Consider a Taylor rule given byreal interest rate = −(1/2) × (output gap) + (1/2) × (inflation rate − 4 percent).
- Describe this rule in words. What is the target inflation rate in this rule?
- If the inflation rate is 6 percent and the GDP gap is −2 percent, what should the real interest rate be? What nominal interest rate should the Fed set?
- (Advanced) Draw a version of Figure 25.15 "The Taylor Rule" where you show how to relate the target interest rate to the output gap. Explain in words what it means to move along the curve. What shifts the curve you have drawn?
- What would happen if the Fed set the discount rate below the rate of return on government bonds?
- Do open-market operations have to be in the form of the Fed buying and selling government debt? Could an open-market operation occur with the Fed buying the stock of a company?
- Explain why an increase in interest rates reduces the demand for durable goods.
- Suppose the relationship between investment and interest rates is investment = 100 − 4 × real interest rate and suppose the multiplier is 2. If the interest rate decreases by one percentage point, what happens to real GDP (assuming no change in the price level)?
- Give two reasons why it is difficult to conduct monetary policy.
- Suppose the central bank in country A is more worried about inflation than the output gap, but the opposite is true in country B. What differences in the Taylor rule would you expect to see in the two countries? Must it be the case that country A has a lower target inflation rate than country B?
- Explain why a positive output gap does not necessarily lead to decreasing prices.
- Find the most recent announcement of the Federal Open Market Committee (FOMC). How does it differ from the one from February 2, 2005? Who is currently on the FOMC?
- Use the site http://www.hsh.com/calc-payment.html to calculate how your monthly payment would change as you vary the interest rate charged on a car loan for a $30,000 car. This will give you a sense of how actions of the Fed would affect your monthly payments on a loan.

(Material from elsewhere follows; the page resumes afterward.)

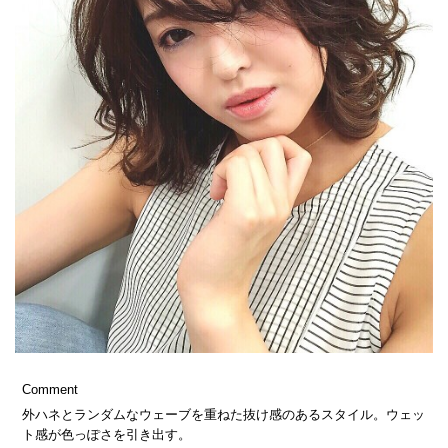
Comment
外ハネとランダムなウェーブを重ねた抜け感のあるスタイル。ウェッ
ト感が色っぽさを引き出す。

- Find the names of five other central banks in the world economy. Find some information about their history (when were they established, for example), their design (are they independent?), and their operating procedures.
- Find the web page for the Board of Governors of the Federal Reserve System and read about the tools of monetary policy. Based on your reading, (a) how often does the FOMC meet, and (b) how is its membership determined?
- If you live in the United States, find the web page for the regional Fed closest to you. Try to find its most recent report on local economic conditions. Do you agree with this assessment of the local economy? What can you learn about the president of the regional Fed? What about the director of research, who is the staff member most likely to give advice to the president of the regional Fed about monetary policy?
- Using your web research skills, find a discussion of Fed policy during times of high oil prices. How did the Fed resolve the tensions between increasing rates to combat inflation and decreasing rates to deal with unemployment? Try to find data on (real) oil prices and the federal funds rate. Did these two economic variables move together during periods of high oil prices?
- In March 2008, the Fed opened the discount window to add liquidity into the financial system. Find the policy statements associated with this action and describe exactly what the Fed did.
Get data on the US economy to see how well the Taylor rule,real interest rate = −(1/2) × (output gap) + (1/2) × (inflation rate − 4 percent),
fits the facts for the past five years.
- Find an occasion when the Fed has changed reserve requirements. Did it also make other policy adjustments at the same time?